These delicious pickles have been a favorite of our family for many years and can be served any time of the year with many entrées as well as given as gifts. After serving watermelon to guests, save all the watermelon rind for these pickles.
Rind of 1 large watermelon
4 tablespoons salt
1 quart (4 cups) water
8 teaspoons whole cloves
16 cinnamon sticks
Dash of mustard seed
8 cups granulated sugar
4 cups apple cider vinegar
Red or green food coloring (optional)
Peel and remove all the green and pink portions from the rind of the watermelon. Cut the rind into 1-inch cubes. Place in a large bowl and soak overnight in a mix of the salt and water.

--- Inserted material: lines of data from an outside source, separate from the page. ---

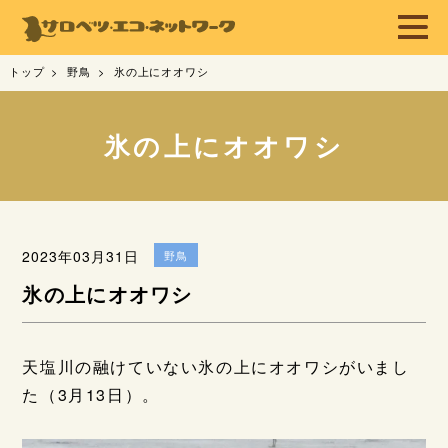
トップ
野鳥
氷の上にオオワシ
氷の上にオオワシ
2023年03月31日
野鳥
氷の上にオオワシ
天塩川の融けていない氷の上にオオワシがいまし
た（3月13日）。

Drain the watermelon rind. Tie the cloves, cinnamon sticks, and mustard seed in a cheesecloth bag. In a saucepan on medium heat mix the sugar and vinegar into a syrup. Add the bag of spices and bring to a boil. Remove from the heat and allow the syrup to sit for 15 minutes. Add the drained watermelon rind, return to the heat, and cook 15 to 20 minutes or until the pickle is clear and transparent. Before removing from the heat, if desired add enough red or green food coloring to give color to the pickle.
Pack the pickles into hot, sterilized, half pint jars and seal at once. Process the jars in a boiling water bath for 5 minutes. Remove and turn upside down on wire racks until cool.